ABOUT THIS TASK: Whenever a line below holds the word "records", copy that line.

DATA PROVIDED below:

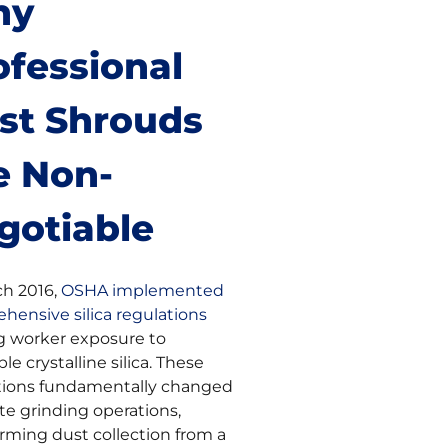
hy
ofessional
st Shrouds
e Non-
gotiable
ch 2016,
OSHA implemented
hensive silica regulations
ng worker exposure to
ble crystalline silica. These
tions fundamentally changed
te grinding operations,
orming dust collection from a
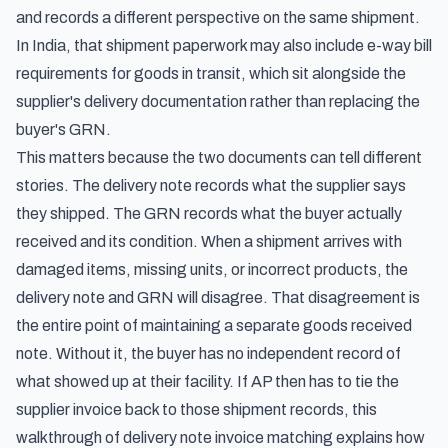
and records a different perspective on the same shipment.
In India, that shipment paperwork may also include
e-way bill
requirements for goods in transit
, which sit alongside the
supplier's delivery documentation rather than replacing the
buyer's GRN.
This matters because the two documents can tell different
stories. The delivery note records what the supplier says
they shipped. The GRN records what the buyer actually
received and its condition. When a shipment arrives with
damaged items, missing units, or incorrect products, the
delivery note and GRN will disagree. That disagreement is
the entire point of maintaining a separate goods received
note. Without it, the buyer has no independent record of
what showed up at their facility. If AP then has to tie the
supplier invoice back to those shipment records, this
walkthrough of
delivery note invoice matching
explains how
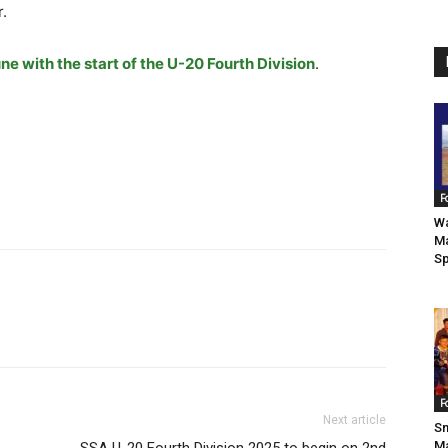
r.
ne with the start of the U-20 Fourth Division
.
F
Wa
Ma
Sp
F
Next article
Sm
Ma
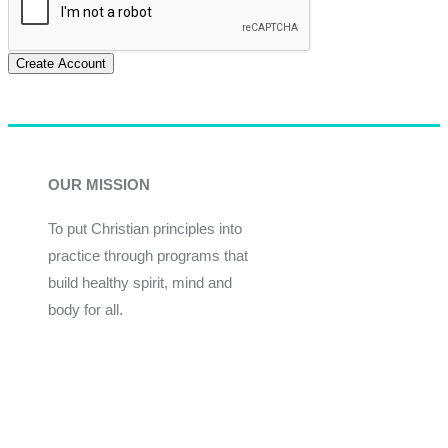
Create Account
OUR MISSION
To put Christian principles into
practice through programs that
build healthy spirit, mind and
body for all.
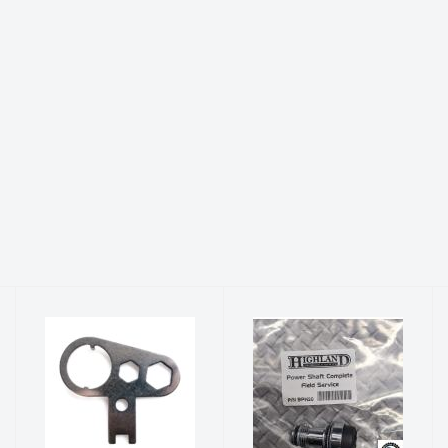
Highland
Power Shaft
Inflator Tool
Complete -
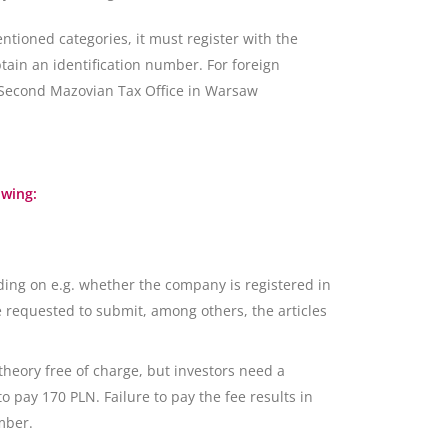
ntioned categories, it must register with the
btain an identification number. For foreign
- Second Mazovian Tax Office in Warsaw
owing:
ing on e.g. whether the company is registered in
 requested to submit, among others, the articles
 theory free of charge, but investors need a
o pay 170 PLN. Failure to pay the fee results in
mber.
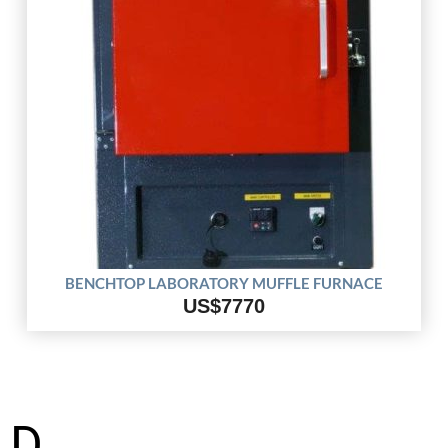
BENCHTOP LABORATORY MUFFLE FURNACE
US$7770
D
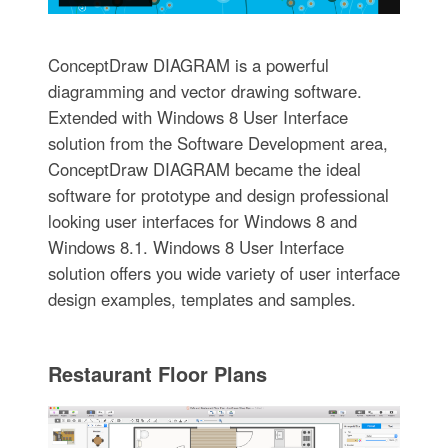
ConceptDraw DIAGRAM is a powerful
diagramming and vector drawing software.
Extended with Windows 8 User Interface
solution from the Software Development area,
ConceptDraw DIAGRAM became the ideal
software for prototype and design professional
looking user interfaces for Windows 8 and
Windows 8.1. Windows 8 User Interface
solution offers you wide variety of user interface
design examples, templates and samples.
Restaurant Floor Plans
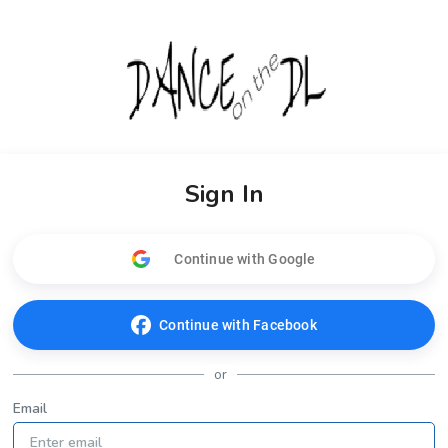
Sign In
Continue with Google
Continue with Facebook
or
Email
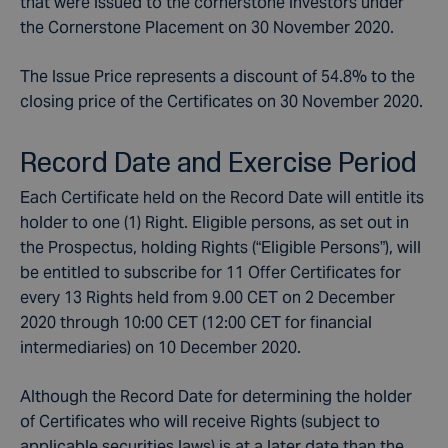
that were issued to the cornerstone investors under
the Cornerstone Placement on 30 November 2020.
The Issue Price represents a discount of 54.8% to the
closing price of the Certificates on 30 November 2020.
Record Date and Exercise Period
Each Certificate held on the Record Date will entitle its
holder to one (1) Right. Eligible persons, as set out in
the Prospectus, holding Rights (“Eligible Persons”), will
be entitled to subscribe for 11 Offer Certificates for
every 13 Rights held from 9.00 CET on 2 December
2020 through 10:00 CET (12:00 CET for financial
intermediaries) on 10 December 2020.
Although the Record Date for determining the holder
of Certificates who will receive Rights (subject to
applicable securities laws) is at a later date than the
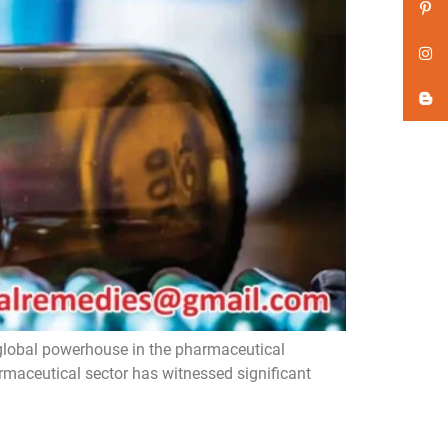
global powerhouse in the pharmaceutical
armaceutical sector has witnessed significant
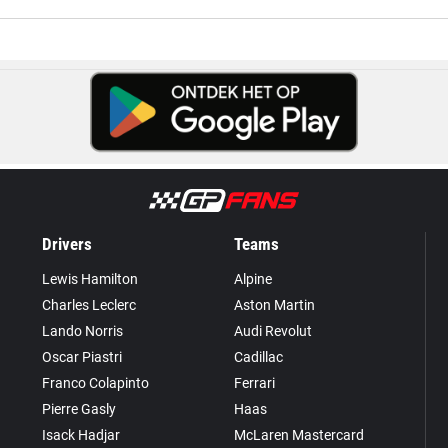
Drivers
Teams
Lewis Hamilton
Alpine
Charles Leclerc
Aston Martin
Lando Norris
Audi Revolut
Oscar Piastri
Cadillac
Franco Colapinto
Ferrari
Pierre Gasly
Haas
Isack Hadjar
McLaren Mastercard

End of DATA PROVIDED.

OUTPUT OF THE TASK:
and records a different perspective on the same shipment.
stories. The delivery note records what the supplier says
they shipped. The GRN records what the buyer actually
supplier invoice back to those shipment records, this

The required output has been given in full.